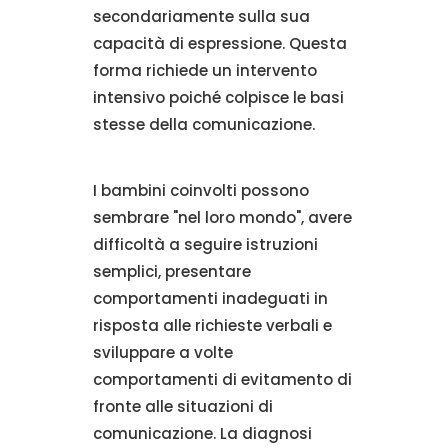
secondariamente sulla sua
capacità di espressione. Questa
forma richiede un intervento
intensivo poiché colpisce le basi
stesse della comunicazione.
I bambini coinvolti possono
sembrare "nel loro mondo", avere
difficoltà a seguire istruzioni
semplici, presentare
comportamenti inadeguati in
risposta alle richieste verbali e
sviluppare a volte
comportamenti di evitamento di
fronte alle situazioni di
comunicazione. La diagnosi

# # # # #

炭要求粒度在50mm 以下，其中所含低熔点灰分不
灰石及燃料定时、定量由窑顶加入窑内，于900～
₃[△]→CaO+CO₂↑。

# # # # #

**TASK INSTRUCTIONS**
From the entries above, print the lines beginning at the one with "secondariamente sulla sua" and stopping after the one with "semplici, presentare", exactly as written and with nothing else.

**ANSWER SPACE**
secondariamente sulla sua
capacità di espressione. Questa
forma richiede un intervento
intensivo poiché colpisce le basi
stesse della comunicazione.
I bambini coinvolti possono
sembrare "nel loro mondo", avere
difficoltà a seguire istruzioni
semplici, presentare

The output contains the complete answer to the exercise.